Could it be otherwise here? Could any one sect obtain a majority at the polls and take over the country? Perhaps not- but the combination of a dynamic evangelist, television, enough money, and modern techniques in advertising and propaganda might make Billy Sunday’s efforts look like a corner store compared to Sears-Roebuck. Throw in a depression for good measure, promise a material heaven here on earth, Add a dash of anti-Semitism, anti-catholicism, anti-negroism, and a good large dose of anti-“furriners” in general and anti-intellectuals here at home and the result might be something quite frightening- particularly when one recalls that our voting system is such that a minority distributed as pluralities in enough states can constitute a working majority in Washington.” -Robert A. Heinlein (1953)
TropicalDingdong@lemmy.world 1 year ago
I think some key words for you to research would the ‘southern strategy’. I feel like people are giving you trite and naive answers. The material foray into politics began under Reagan and started as the ‘southern strategy’, which was a strategic effort in the religious south to move people to the right, but also to reshape what Christianity was and is defined as in the US. This strategy did as much to reshape religion in the US as it did politics, and Reagan, arguably, represented the culmination of that strategy to establish the modern political hedgemenoy we live under. Effectively, our politics haven’t really changed in the US since then (not materially in paradigm or structure). This is also when neoliberalism became the defacto politic of western governments.

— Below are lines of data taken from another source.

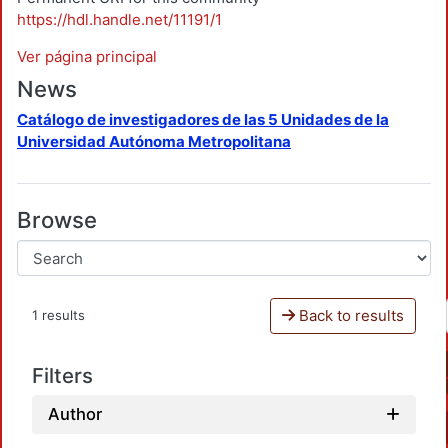
https://hdl.handle.net/11191/1
Ver página principal
News
Catálogo de investigadores de las 5 Unidades de la
Universidad Autónoma Metropolitana
Browse
Back to results
1 results
Filters
Author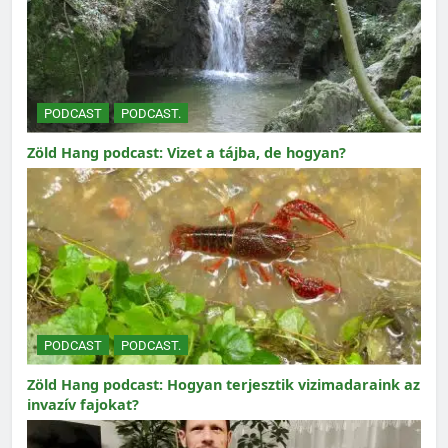
PODCAST
PODCAST.
Zöld Hang podcast: Vizet a tájba, de hogyan?
PODCAST
PODCAST.
Zöld Hang podcast: Hogyan terjesztik vizimadaraink az
invazív fajokat?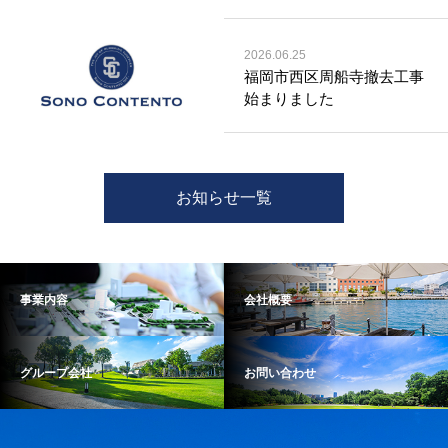
2026.06.25
福岡市西区周船寺撤去工事
始まりました
お知らせ一覧
事業内容
会社概要
グループ会社
お問い合わせ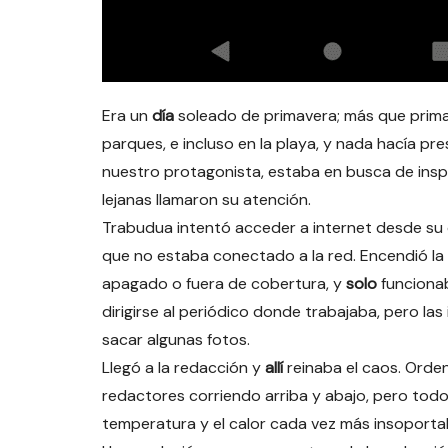
Era un
día
soleado de primavera; más que primav
parques, e incluso en la playa, y nada hacía pr
nuestro protagonista, estaba en busca de insp
lejanas llamaron su atención.
Trabudua intentó acceder a internet desde su 
que no estaba conectado a la red. Encendió la
apagado o fuera de cobertura, y
solo
funcionab
dirigirse al periódico donde trabajaba, pero l
sacar algunas fotos.
Llegó a la redacción y
allí
reinaba el caos. Orde
redactores corriendo arriba y abajo, pero tod
temperatura y el calor cada vez más insoporta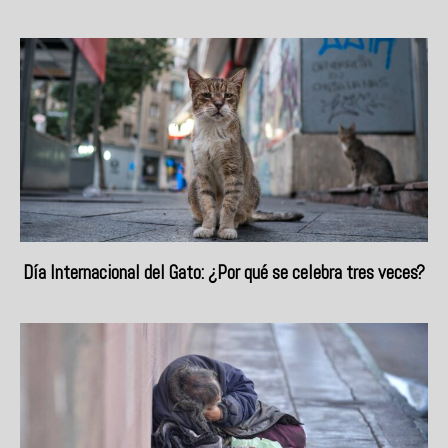
Día Internacional del Gato: ¿Por qué se celebra tres veces?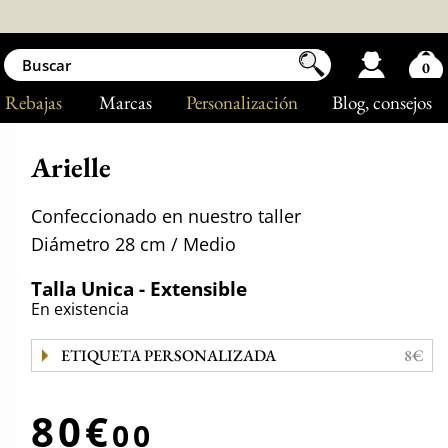
0
Rebajas
Marcas
Personalización
Blog
, consejos
Arielle
Confeccionado en nuestro taller
Diámetro 28 cm / Medio
Talla Unica - Extensible
En existencia
ETIQUETA PERSONALIZADA
8€
80€
00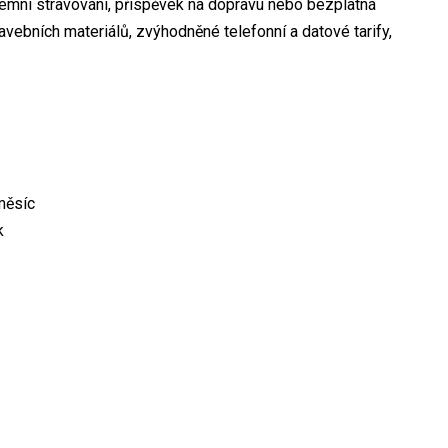
remní stravování, příspěvek na dopravu nebo bezplatná
vebních materiálů, zvýhodněné telefonní a datové tarify,
měsíc
k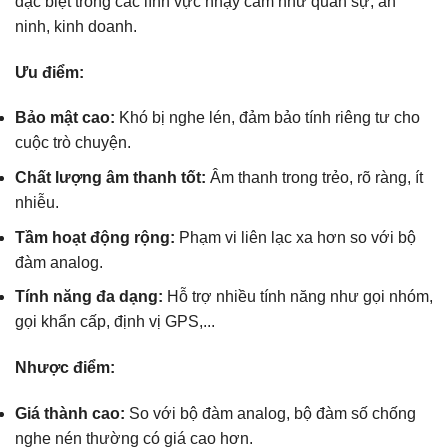
đặc biệt trong các lĩnh vực nhạy cảm như quân sự, an
ninh, kinh doanh.
Ưu điểm:
Bảo mật cao:
Khó bị nghe lén, đảm bảo tính riêng tư cho
cuộc trò chuyện.
Chất lượng âm thanh tốt:
Âm thanh trong trẻo, rõ ràng, ít
nhiễu.
Tầm hoạt động rộng:
Phạm vi liên lạc xa hơn so với bộ
đàm analog.
Tính năng đa dạng:
Hỗ trợ nhiều tính năng như gọi nhóm,
gọi khẩn cấp, định vị GPS,...
Nhược điểm:
Giá thành cao:
So với bộ đàm analog, bộ đàm số chống
nghe nén thường có giá cao hơn.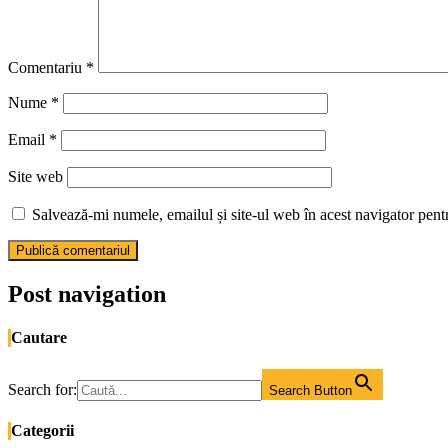
Comentariu
*
Nume
*
Email
*
Site web
Salvează-mi numele, emailul și site-ul web în acest navigator pent
Post navigation
Cautare
Search for:
Search Button
Categorii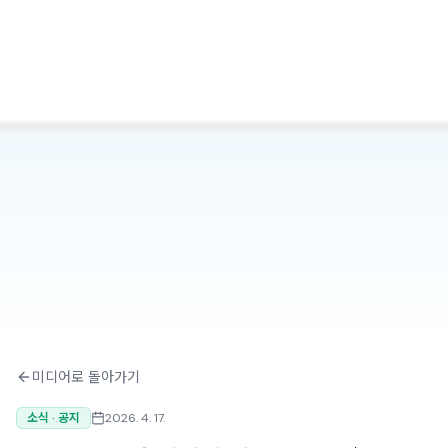
미디어로 돌아가기
소식 · 공지
2026. 4. 17.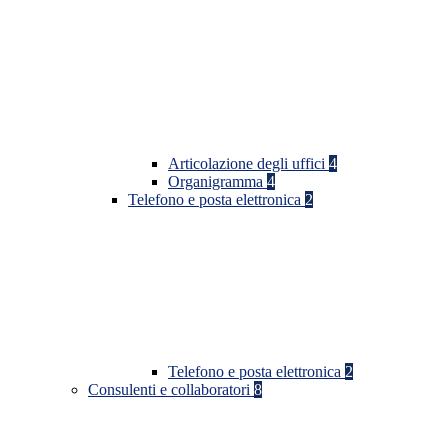
Articolazione degli uffici
4
Organigramma
4
Telefono e posta elettronica
2
Telefono e posta elettronica
2
Consulenti e collaboratori
8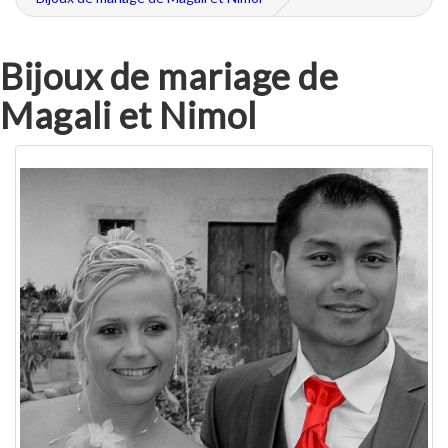
Bijoux de mariage de
Magali et Nimol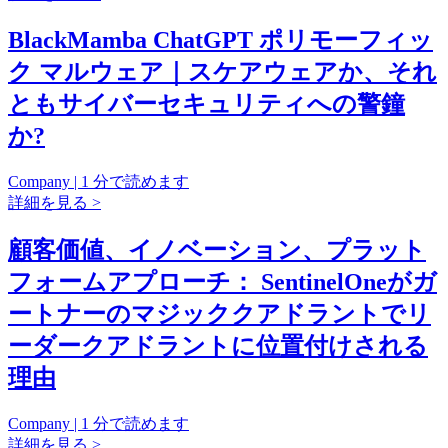
BlackMamba ChatGPT ポリモーフィッ
ク マルウェア｜スケアウェアか、それ
ともサイバーセキュリティへの警鐘
か?
Company | 1 分で読めます
詳細を見る >
顧客価値、イノベーション、プラット
フォームアプローチ： SentinelOneがガ
ートナーのマジッククアドラントでリ
ーダークアドラントに位置付けされる
理由
Company | 1 分で読めます
詳細を見る >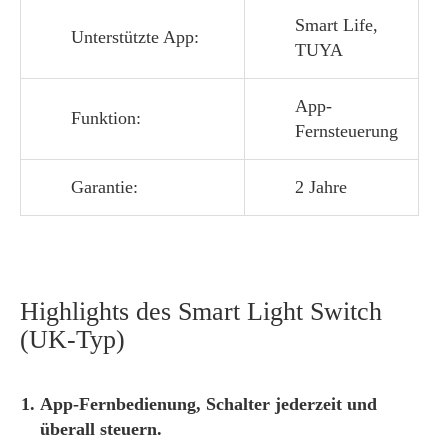
Smart Life,
Unterstützte App:
TUYA
App-
Funktion:
Fernsteuerung
Garantie:
2 Jahre
Highlights des Smart Light Switch
(UK-Typ)
App-Fernbedienung, Schalter jederzeit und
überall steuern.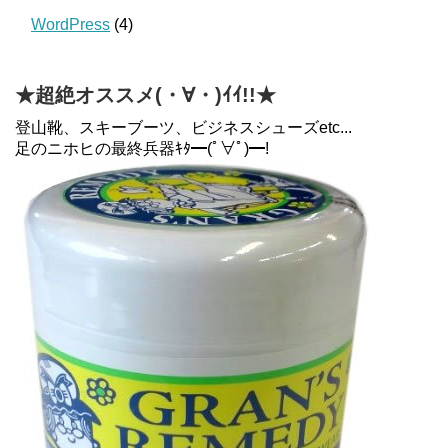
WordPress
(4)
★超絶オススメ(・∀・)ｲｲ!!★
登山靴、スキーブーツ、ビジネスシューズetc...
足のニホヒの最終兵器ｷﾀ━(ﾟ∀ﾟ)━!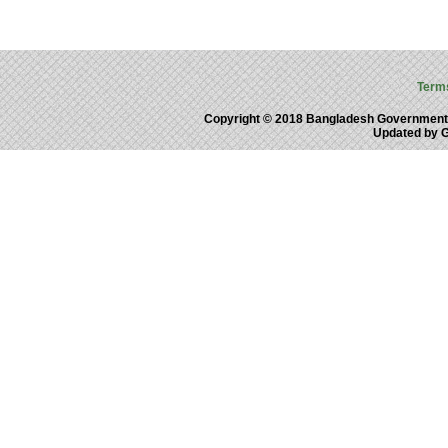
Term
Copyright © 2018 Bangladesh Government
Updated by 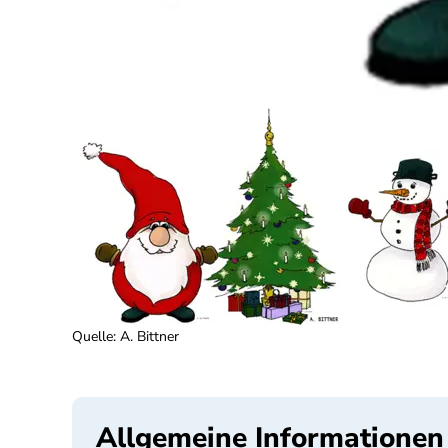
Quelle
:
A. Bittner
Allgemeine Informationen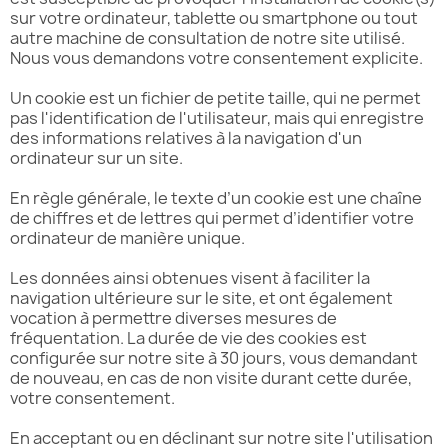
sur votre ordinateur, tablette ou smartphone ou tout
autre machine de consultation de notre site utilisé.
Nous vous demandons votre consentement explicite.
Un cookie est un fichier de petite taille, qui ne permet
pas l'identification de l'utilisateur, mais qui enregistre
des informations relatives à la navigation d'un
ordinateur sur un site.
En règle générale, le texte d’un cookie est une chaîne
de chiffres et de lettres qui permet d’identifier votre
ordinateur de manière unique.
Les données ainsi obtenues visent à faciliter la
navigation ultérieure sur le site, et ont également
vocation à permettre diverses mesures de
fréquentation. La durée de vie des cookies est
configurée sur notre site à 30 jours, vous demandant
de nouveau, en cas de non visite durant cette durée,
votre consentement.
En acceptant ou en déclinant sur notre site l'utilisation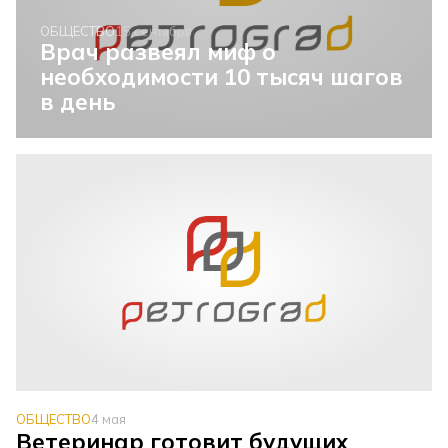
ОБЩЕСТВО
15 сентября
Врач развеял миф о
необходимости 10 тысяч шагов
в день
ОБЩЕСТВО
4 мая
Ветеринар готовит будущих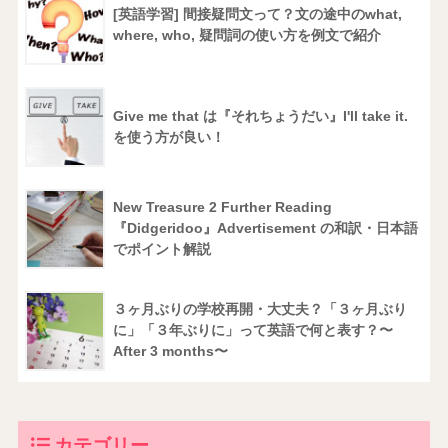
[英語学習] 間接疑問文って？文の途中のwhat,
where, who, 疑問詞の使い方を例文で紹介
Give me that は『それちょうだい』I'll take it.
を使う方が良い！
New Treasure 2 Further Reading
『Didgeridoo』Advertisement の和訳・日本語
でポイント解説
３ヶ月ぶりの学校再開・大丈夫？「３ヶ月ぶり
に」「３年ぶりに」って英語で何と表す？〜
After 3 months〜
カテゴリー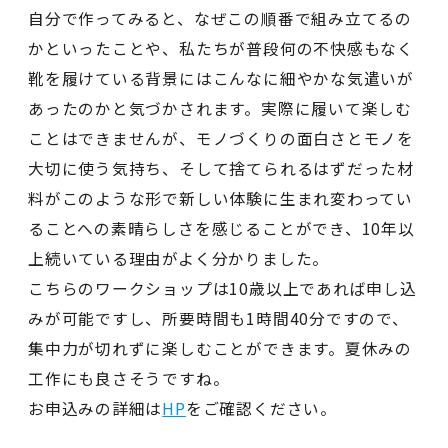
自分で作ってみると、なぜこの順番で組み立てるの
かといったことや、私たちが普段何の不快感もなく
靴を履けている背景にはこんなに細やかな気遣いが
あったのかと気づかされます。実際に履いて楽しむ
ことはできませんが、モノづくりの面白さとモノを
大切に使う気持ち、そして捨てられるはずだった材
料がこのような形で新しい体験に生まれ変わってい
ることへの素晴らしさを感じることができ、10年以
上続いている理由がよく分かりました。
こちらのワークショップは10歳以上であれば申し込
みが可能ですし、所要時間も1時間40分ですので、
集中力が切れずに楽しむことができます。夏休みの
工作にも良さそうですね。
お申込みの詳細は
HP
をご確認ください。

It’s really too much to unpack in a response, and I’m on my phone so I can’t hand you great sources, but starting by googling southern strategy, and looking back to the late 50’s.
Emperor@feddit.uk 1 year ago
Further reading:
Emperor@feddit.uk 1 year ago
And a historical aside - the American right these days seems very much driven by religion and guns but, as the above shows, it wasn’t always so with the former and it also wasn’t with the latter:
karabiener@lemmy.world 1 year ago
can you paste the newyork times article here, it’s paywalled.
grognardish@kbin.social 1 year ago
Yeah, this is the answer right here. There was always a latent effect on politics - i.e. since American is so heavily Protestant, Kennedy getting elected as a Catholic was kind of a big deal, but that was more of a passive preference and not so blatantly driven by party strategy. And that effects all countries, whether you want to believe it or not - America's not alone here by any means.
But, I remember when Reagan and the 'Moral Majority' (which was neither moral, nor the majority) kicked off and turbocharged the whole thing, and that's when fundamentalists started pushing congregations on their voting patterns in an organized way. It was like someone flipped a switch and the message was coordinated across the country.